Brat zginął na jego oczach

Mijały godziny i rozmowy nie przynosiły efektu, więc około 7.00 przyjechali policyjni negocjatorzy. Pertraktacje z mężczyzną nie powiodły się i ten skoczył na oczach bliskich, w tym swojego brata - Kamila Z. Desperat poniósł śmierć na miejscu. Wydarzenie miało wywołać w Kamilu Z. taki szok, że oskarżony niewiele pamięta. Jak zeznawał przed sądem raczej skrawki późniejszych wydarzeń.

Wszedł za ladę i wyciągnął nóż

Wie, że po południu w centrum miasta spotkał kolegę i zaproponował mu wspólne picie alkoholu. Poszli kupić go do osiedlowego sklepu, w którym oprócz sprzedawczyni Joanny P., była też jej 11-letnia córka. Kobieta dobrze zna Kamila Z., ponieważ ten często bywał w delikatesach. Dlatego nie chciała wydać mu alkoholu przed otrzymaniem gotówki. - I on wtedy do mnie powiedział, że ja nie wiem, kim on jest w ogóle, z kim ja zadzieram, bo on tutaj się całe życie wychowywał. Jak padły te słowa to on wszedł za ladę z mojej strony. Zdążyłam kawałek odejść i zasłonić wejście do zaplecza, gdzie była córka - relacjonowała wydarzenia z lata pokrzywdzona Joanna P. - I później padły słowa, że jak nie wiem kim jest, to on mi pokaże i wyciągnął nóż.

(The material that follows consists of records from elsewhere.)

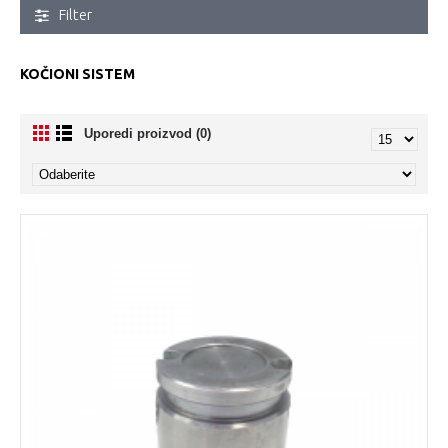
Filter
KOČIONI SISTEM
Uporedi proizvod (0)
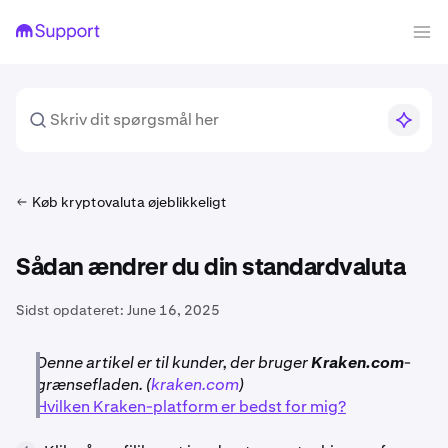
Køb kryptovaluta øjeblikkeligt
Sådan ændrer du din standardvaluta
Sidst opdateret:
June 16, 2025
Denne artikel er til kunder, der bruger
Kraken.com
-
grænsefladen. (
kraken.com
)
Hvilken Kraken-platform er bedst for mig?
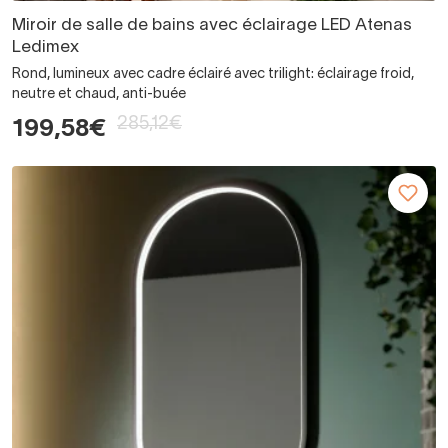
Miroir de salle de bains avec éclairage LED Atenas
Ledimex
Rond, lumineux avec cadre éclairé avec trilight: éclairage froid,
neutre et chaud, anti-buée
285,12€
199,58€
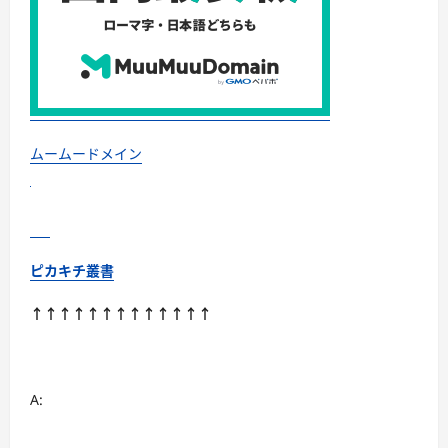
療
に
つ
い
て
さ
ら
に
読
む
ムームードメイン
ピカキチ叢書
↑↑↑↑↑↑↑↑↑↑↑↑↑
A:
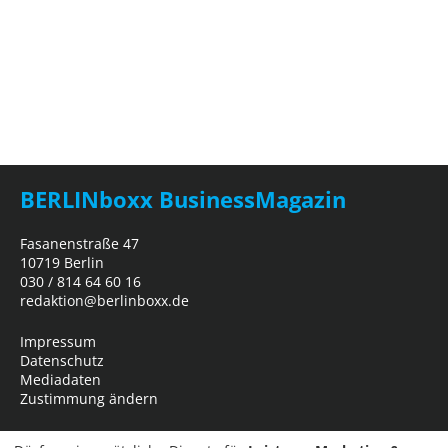
BERLINboxx BusinessMagazin
Fasanenstraße 47
10719 Berlin
030 / 814 64 60 16
redaktion@berlinboxx.de
Impressum
Datenschutz
Mediadaten
Zustimmung ändern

Mężczyznę odciągnął kolega. Taką wersję wydarzeń przedstawiła Joanna P., która poprosiła o możliwość zeznawania bez obecności oskarżonego. Ten zasłaniał się niepamięcią i twierdził, że targały nim ogromne emocje po samobójczej śmierci brata. - Wyjąłem nóż z kieszeni - potwierdził Kamil Z. - Groziłem tej pani, nie pamiętam w jaki sposób. Tam mogły paść słowa, że rozniosę cały sklep, nie będę przeklinał, więc użyję łagodniejszych zwrotów, mogłem mówić, że zrobię tej pani krzywdę. Używałem wulgarnych wyrazów. Mój kolega Mikołaj złapał mnie za szyję i wyciągnął mnie zza lady. Powstrzymał mnie, żebym przestał. Za alkohol, który chciałem kupić zapłaciłem. Opuściliśmy sklep i po jakimś czasie wróciliśmy  do sklepu w tym samym celu. 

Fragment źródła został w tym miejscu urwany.